Abbreviations: BMI, body mass index; NA, not applicable.

^a The other category included Asian or Pacific Islander, multiracial, do not know, or refused.

Age Acceleration Association With PTSD

We noted differences in some sociodemographic characteristics for participants who met criteria for probable PTSD diagnosis and PTSD symptom severity at wave 2 (Table 3). Compared with White participants, more Black and American Indian participants met the criteria for probable PTSD (odds ratio [OR], 2.21 [95% CI, 1.48-3.33] and 5.32 [95% CI, 1.90-13.90], respectively) and had higher PTSD symptom severity (β = 7.10 [95% CI, 4.62-9.58] and 13.08 [95% CI, 4.97-21.18], respectively). Lower education was associated with probable PTSD (OR, 2.63; 95% CI, 1.61-4.24) and higher PTSD symptom severity (β = 8.49; 95% CI, 4.80-12.18). Full-time employment was associated with a lower likelihood of probable PTSD (OR, 0.40; 95% CI, 0.25-0.61) and less PTSD symptom severity (β = −7.69; 95% CI, −10.2 to −5.14). Being single was associated with both probable PTSD (OR, 1.92; 95% CI, 1.31-2.82) and higher PTSD symptom severity (β = 6.22; 95% CI, 3.80-8.64).

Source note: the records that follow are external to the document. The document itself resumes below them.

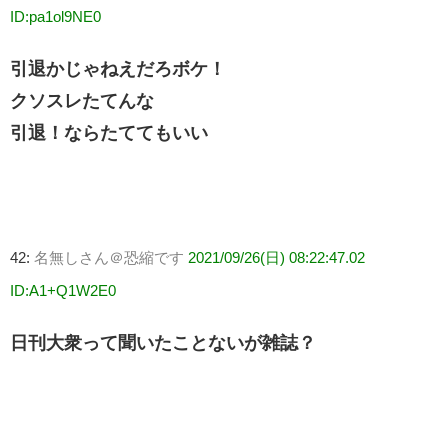
ID:pa1ol9NE0
引退かじゃねえだろボケ！
クソスレたてんな
引退！ならたててもいい
42:
名無しさん＠恐縮です
2021/09/26(日) 08:22:47.02
ID:A1+Q1W2E0
日刊大衆って聞いたことないが雑誌？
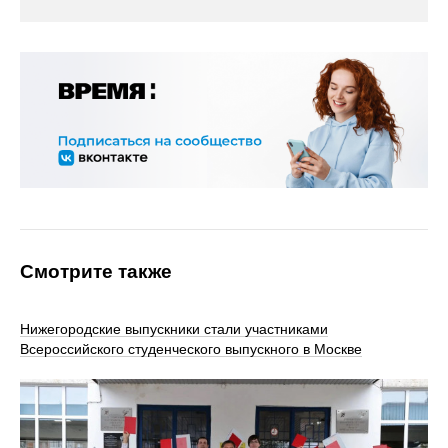
Смотрите также
Нижегородские выпускники стали участниками
Всероссийского студенческого выпускного в Москве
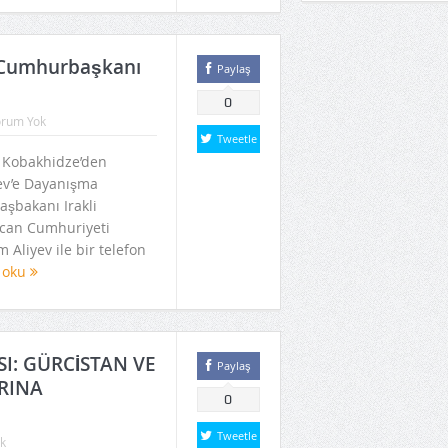
 Cumhurbaşkanı
Paylaş
0
orum Yok
Tweetle
 Kobakhidze’den
ev’e Dayanışma
aşbakanı Irakli
can Cumhuriyeti
Aliyev ile bir telefon
 oku
SI: GÜRCİSTAN VE
Paylaş
RINA
0
Tweetle
k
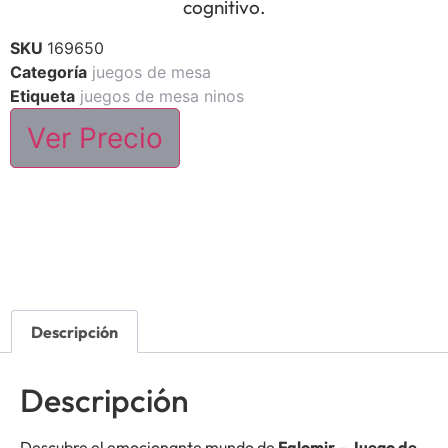
cognitivo.
SKU
169650
Categoría
juegos de mesa
Etiqueta
juegos de mesa ninos
Ver Precio
Descripción
Descripción
Descubre el emocionante mundo de
Falomir – Juego de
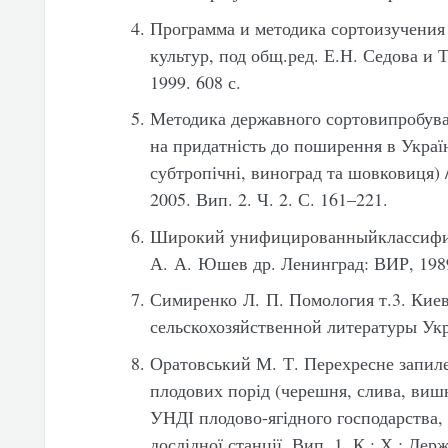
Программа и методика сортоизучения
культур, под общ.ред. Е.Н. Седова 
1999. 608 с.
Методика державного сортовипробува
на придатність до поширення в Україні
субтропічні, виноград та шовковиця) 
2005. Вип. 2. Ч. 2. С. 161–221.
Широкий унифицированныйклассифи
А. А. Юшев др. Ленинград: ВИР, 1989
Симиренко Л. П. Помология т.3. Киев
сельскохозяйственной литературы Укр
Оратовський М. Т. Перехресне запиле
плодових порід (черешня, слива, виш
УНДІ плодово-ягідного господарства, 
дослідної станції. Вип. 1. К.; Х.: Дер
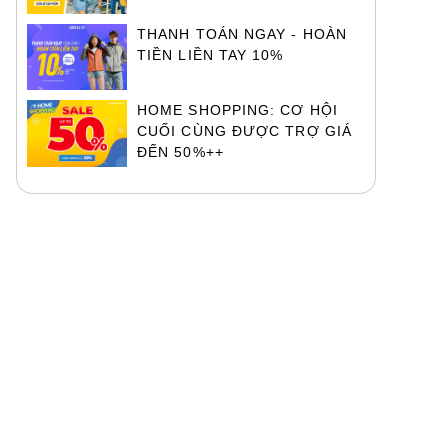
THANH TOÁN NGAY - HOÀN
TIỀN LIỀN TAY 10%
HOME SHOPPING: CƠ HỘI
CUỐI CÙNG ĐƯỢC TRỢ GIÁ
ĐẾN 50%++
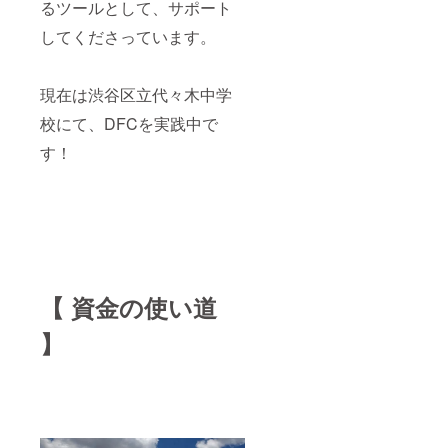
るツールとして、サポート
してくださっています。
現在は渋谷区立代々木中学
校にて、DFCを実践中で
す！
【 資金の使い道
】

Participants with probable PTSD were less likely to have annual household incomes above $50 000 ($50 001-$80 000: OR, 0.21 [95% CI, 0.09-0.42]; >$80 000: OR, 0.22 [95% CI, 0.10-0.42]), with PTSD symptom severity inversely associated with household income ($50 001-$80 000: β = −11.37 [95% CI, −14.82 to −7.92]; >$80 000: β = −14.22 [95% CI, −17.48 to −10.97]). There was no significant difference in age, household size, smoking history, or BMI between participants with probable PTSD and control participants exposed to trauma. However, higher BMI was associated with higher PTSD symptom severity (β = 0.19; 95% CI, 0.05-0.32).

Table 3. Demographic and Behavioral Differences Associated With Probable PTSD Diagnosis at Wave 2.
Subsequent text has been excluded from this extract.